Python evaluates and and or a bit differently from the way it evaluates arithmetic operators like + and *. When Python executes x+y, it gets the values of x and y before performing the addition, but is allowed to decide for itself whether to get x or y first. When it evaluates x or y, on the other hand, it always starts by checking whether x is True. If it is, it stops evaluation right there: since or is True if either operand is True, Python doesn't need to know the value of y in order to complete its calculations. If x is False, on the other hand, Python must get y in order to figure out the expression's final value.

Similarly, when Python evaluates x and y, it always starts by getting the value of x. If this is False, the result is bound to be False, so Python doesn't even try to get the value of y. This is called short-circuit evaluation, and is often used to do things like this:

if (number != 0) and (1/number < threshold):
    total += 1/number

Without that first test, the if would blow up if number was zero. Since Python always executes the check for zero before checking the reciprocal of number, though, this is safe to execute.
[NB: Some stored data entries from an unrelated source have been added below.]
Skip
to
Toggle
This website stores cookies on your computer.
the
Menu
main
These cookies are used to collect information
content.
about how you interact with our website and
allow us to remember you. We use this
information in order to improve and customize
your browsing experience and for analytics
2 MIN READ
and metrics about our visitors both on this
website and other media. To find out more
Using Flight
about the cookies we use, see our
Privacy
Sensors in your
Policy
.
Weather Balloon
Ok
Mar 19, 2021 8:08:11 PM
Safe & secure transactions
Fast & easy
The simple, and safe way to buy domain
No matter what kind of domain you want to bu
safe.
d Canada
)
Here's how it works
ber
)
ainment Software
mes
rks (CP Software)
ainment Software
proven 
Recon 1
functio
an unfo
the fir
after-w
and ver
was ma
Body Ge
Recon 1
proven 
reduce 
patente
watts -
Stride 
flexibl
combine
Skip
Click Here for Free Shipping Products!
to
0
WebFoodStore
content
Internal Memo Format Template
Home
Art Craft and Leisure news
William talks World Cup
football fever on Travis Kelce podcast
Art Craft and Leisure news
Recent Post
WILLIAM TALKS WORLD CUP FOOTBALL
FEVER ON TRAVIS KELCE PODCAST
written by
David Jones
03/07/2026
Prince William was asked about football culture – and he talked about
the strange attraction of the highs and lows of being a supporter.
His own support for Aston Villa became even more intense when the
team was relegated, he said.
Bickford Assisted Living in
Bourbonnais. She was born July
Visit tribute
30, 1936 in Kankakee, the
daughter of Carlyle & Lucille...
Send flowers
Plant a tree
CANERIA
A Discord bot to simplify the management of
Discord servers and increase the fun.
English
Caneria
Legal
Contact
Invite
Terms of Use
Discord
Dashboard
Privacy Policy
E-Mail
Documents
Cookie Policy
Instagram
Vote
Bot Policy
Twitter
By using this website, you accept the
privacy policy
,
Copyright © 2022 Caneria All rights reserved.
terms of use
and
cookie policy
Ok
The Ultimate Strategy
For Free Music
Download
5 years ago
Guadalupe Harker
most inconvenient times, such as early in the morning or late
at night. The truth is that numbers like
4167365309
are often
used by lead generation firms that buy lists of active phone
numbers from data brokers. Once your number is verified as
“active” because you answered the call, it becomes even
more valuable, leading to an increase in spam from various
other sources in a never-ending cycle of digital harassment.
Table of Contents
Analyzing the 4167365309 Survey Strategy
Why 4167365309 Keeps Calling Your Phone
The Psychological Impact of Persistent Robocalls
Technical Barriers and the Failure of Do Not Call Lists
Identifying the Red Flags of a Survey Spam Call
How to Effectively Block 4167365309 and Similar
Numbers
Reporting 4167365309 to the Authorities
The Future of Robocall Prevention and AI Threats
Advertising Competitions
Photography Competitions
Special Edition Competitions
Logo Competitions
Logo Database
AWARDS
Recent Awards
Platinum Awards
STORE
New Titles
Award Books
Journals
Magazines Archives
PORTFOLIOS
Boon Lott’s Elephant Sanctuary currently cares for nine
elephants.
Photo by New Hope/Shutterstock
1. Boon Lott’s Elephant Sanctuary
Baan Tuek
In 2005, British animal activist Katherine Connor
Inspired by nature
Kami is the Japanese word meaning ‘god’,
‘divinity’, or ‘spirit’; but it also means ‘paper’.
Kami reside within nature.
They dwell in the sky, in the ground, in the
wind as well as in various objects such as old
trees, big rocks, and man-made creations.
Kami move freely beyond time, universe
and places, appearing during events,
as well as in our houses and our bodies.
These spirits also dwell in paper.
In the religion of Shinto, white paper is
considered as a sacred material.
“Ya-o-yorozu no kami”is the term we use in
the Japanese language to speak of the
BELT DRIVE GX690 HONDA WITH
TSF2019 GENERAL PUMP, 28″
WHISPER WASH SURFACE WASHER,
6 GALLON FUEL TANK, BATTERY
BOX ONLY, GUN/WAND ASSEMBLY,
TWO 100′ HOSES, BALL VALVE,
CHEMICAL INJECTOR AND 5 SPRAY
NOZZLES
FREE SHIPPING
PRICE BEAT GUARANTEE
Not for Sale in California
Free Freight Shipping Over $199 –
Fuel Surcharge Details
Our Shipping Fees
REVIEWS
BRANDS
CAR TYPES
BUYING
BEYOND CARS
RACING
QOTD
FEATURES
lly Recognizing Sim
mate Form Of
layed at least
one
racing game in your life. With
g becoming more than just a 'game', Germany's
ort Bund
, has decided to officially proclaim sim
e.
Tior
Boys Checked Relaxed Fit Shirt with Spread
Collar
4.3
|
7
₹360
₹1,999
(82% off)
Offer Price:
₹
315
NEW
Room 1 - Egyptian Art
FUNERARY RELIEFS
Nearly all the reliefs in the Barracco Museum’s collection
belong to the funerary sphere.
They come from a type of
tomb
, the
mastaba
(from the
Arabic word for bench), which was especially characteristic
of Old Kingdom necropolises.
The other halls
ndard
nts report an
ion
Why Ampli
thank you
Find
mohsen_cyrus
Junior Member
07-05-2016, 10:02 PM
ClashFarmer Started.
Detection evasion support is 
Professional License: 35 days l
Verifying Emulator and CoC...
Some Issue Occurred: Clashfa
One other thing that's special about Booleans is that values of almost any other type can be used in their place. The numbers 0 and 0.0 are treated as equivalent to False, and so is the empty string ''; all other numbers and strings are equivalent to True. This means that we can rewrite:

if len(some_string) > 0:
    ...do something...

as:

if len(some_string):
    ...do something...

or even just as:

if some_string:
    ...do something...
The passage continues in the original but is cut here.